Hak karşısında susmak güzeldir.

Söyleyecek hayırlı söz yoksa susmak güzeldir.

Hakikate teslim olmak adına susmak güzeldir.

Meryem’in teslimiyetiyle gerçek ortaya çıkıncaya kadar susup konuşmamak güzeldir.

Kur’an okunurken susup dinlemek güzeldir.

Kısacası susulması gereken yerde susmak güzeldir ve faydalıdır.

Yerinde ve zamanında susmak güzel olmakla beraber susulmaması gereken yerde susmak, bazen bir yalana, bir zulme ortak olmaktır. Hakkın ifade edilmesi veya ona tanıklık edilmesi gereken yerde susmak, hakka ihanet ve zulümdür. Çoğu zaman insanlar bu gerçeği kabul etmezler. Kendilerine “Susup doğruyu söylememek yalan söylemekle aynıdır.” denildiğinde bunu kabul etmezler. Kendilerini “Ben yalan söylemedim, sadece sustum.” diye savunurlar. Doğrunun ifade edilmesi gereken bir ortamda susup konuşmamanın da bir nevi yalan söylemek olduğunu kabul etmezler. Oysa bir haksızlığın, bir zulmün ortadan kalkması için konuşup doğruyu söylemek en büyük erdemdir. Susmak ise o yapılana ortak olmak ve zımnen desteklemektir.

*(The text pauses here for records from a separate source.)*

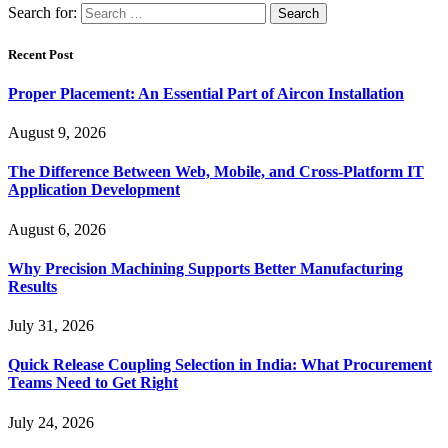
Search for:
Recent Post
Proper Placement: An Essential Part of Aircon Installation
August 9, 2026
The Difference Between Web, Mobile, and Cross-Platform IT
Application Development
August 6, 2026
Why Precision Machining Supports Better Manufacturing
Results
July 31, 2026
Quick Release Coupling Selection in India: What Procurement
Teams Need to Get Right
July 24, 2026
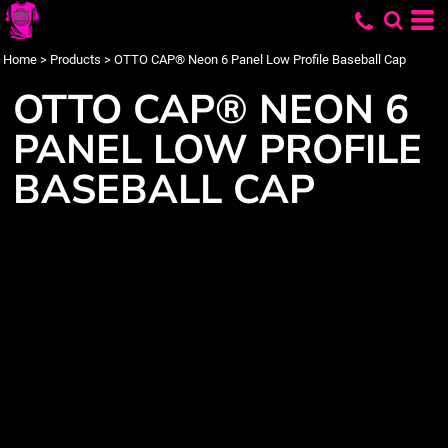
Home
>
Products
>
OTTO CAP® Neon 6 Panel Low Profile Baseball Cap
OTTO CAP® NEON 6
PANEL LOW PROFILE
BASEBALL CAP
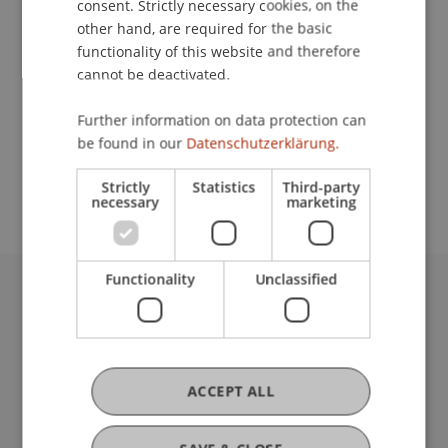
consent. Strictly necessary cookies, on the
other hand, are required for the basic
functionality of this website and therefore
Downloads / Links
cannot be deactivated.
Further information on data protection can
be found in our
Datenschutzerklärung.
School or Professorship:
Liechtenstein School of Architecture
Strictly
Statistics
Third-party
necessary
marketing
Functionality
Unclassified
University Liechtenstein
Fürst-Franz-Josef-Strasse
9490 Vaduz
Liechtenstein
ACCEPT ALL
T +423 265 11 11
info@uni.li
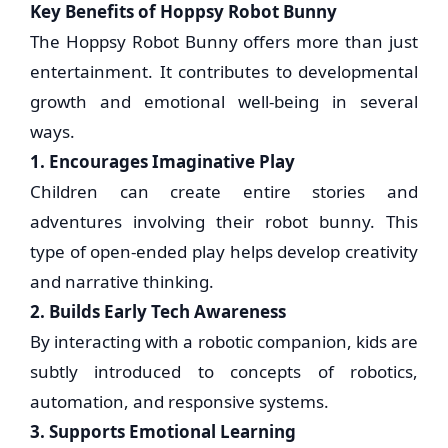
Key Benefits of Hoppsy Robot Bunny
The Hoppsy Robot Bunny offers more than just
entertainment. It contributes to developmental
growth and emotional well-being in several
ways.
1. Encourages Imaginative Play
Children can create entire stories and
adventures involving their robot bunny. This
type of open-ended play helps develop creativity
and narrative thinking.
2. Builds Early Tech Awareness
By interacting with a robotic companion, kids are
subtly introduced to concepts of robotics,
automation, and responsive systems.
3. Supports Emotional Learning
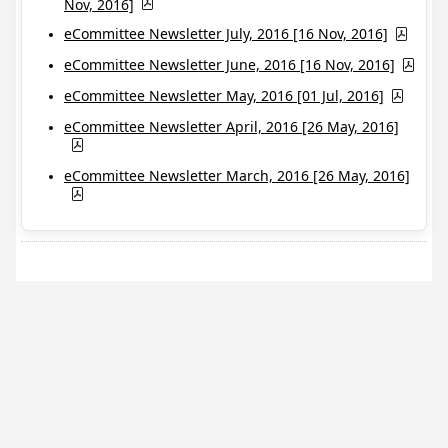
Nov, 2016]
eCommittee Newsletter July, 2016 [16 Nov, 2016]
eCommittee Newsletter June, 2016 [16 Nov, 2016]
eCommittee Newsletter May, 2016 [01 Jul, 2016]
eCommittee Newsletter April, 2016 [26 May, 2016]
eCommittee Newsletter March, 2016 [26 May, 2016]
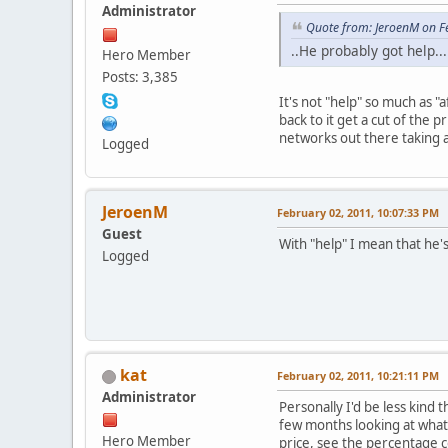
Administrator
Quote from: JeroenM on F
..He probably got help...
Hero Member
Posts: 3,385
It's not "help" so much as 
back to it get a cut of the
networks out there taking a
Logged
JeroenM
February 02, 2011, 10:07:33 PM
Guest
With "help" I mean that he's
Logged
kat
February 02, 2011, 10:21:11 PM
Administrator
Personally I'd be less kind 
few months looking at what 
Hero Member
price, see the percentage c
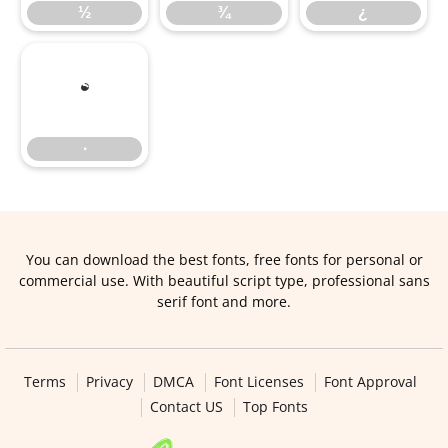
½
¾
¿
∙
∙
You can download the best fonts, free fonts for personal or
commercial use. With beautiful script type, professional sans
serif font and more.
Terms
Privacy
DMCA
Font Licenses
Font Approval
Contact US
Top Fonts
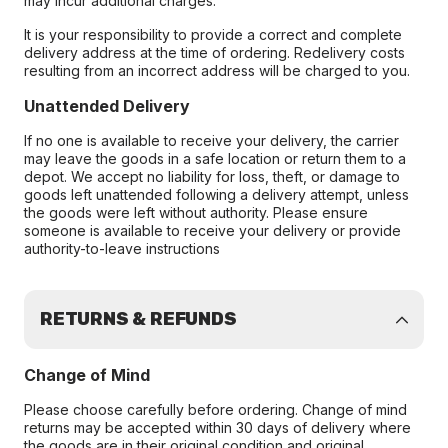
may incur additional charges.
It is your responsibility to provide a correct and complete
delivery address at the time of ordering. Redelivery costs
resulting from an incorrect address will be charged to you.
Unattended Delivery
If no one is available to receive your delivery, the carrier
may leave the goods in a safe location or return them to a
depot. We accept no liability for loss, theft, or damage to
goods left unattended following a delivery attempt, unless
the goods were left without authority. Please ensure
someone is available to receive your delivery or provide
authority-to-leave instructions
RETURNS & REFUNDS
Change of Mind
Please choose carefully before ordering. Change of mind
returns may be accepted within 30 days of delivery where
the goods are in their original condition and original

İsrailoğullarının Hz. Muhammed’in gerçekten Allah’ın seçip görevlendirdiği bir peygamber olması konusunda susup gerçeği söylememeleri bu meseleye güzel bir örnektir. Tevrat ve İncil’de Hz. Muhammed’in bazı vasıfları zikredilmesine rağmen din adamları bu bilgileri susarak gizlediler ve onun nübüvvetine tanıklık etmediler. Böylece susarak yalana ortak oldular ve hakikate zulmettiler.

Hakkın ortaya çıkması adına susmayıp konuşmak cesaret ister ve bedel ödemeyi göze almayı gerektirir. Bu yüzden böyle durumlarda susmak çoğu kimseye cazip gelir. “Biz yalan söylemedik sadece sustuk.” diyerek kendilerini avuturlar. Böylece sorumluluktan kurtulacaklarını zannedip şu ilahi uyarıyı göz ardı ederler: “Ey iman edenler! Allah’tan gelen buyruklara sımsıkı sarılarak, kötülüğün her çeşidinden sakının; sizin veya sevdiklerinizin aleyhine bile olsa, dâimâ doğru söz söyleyin!”[1]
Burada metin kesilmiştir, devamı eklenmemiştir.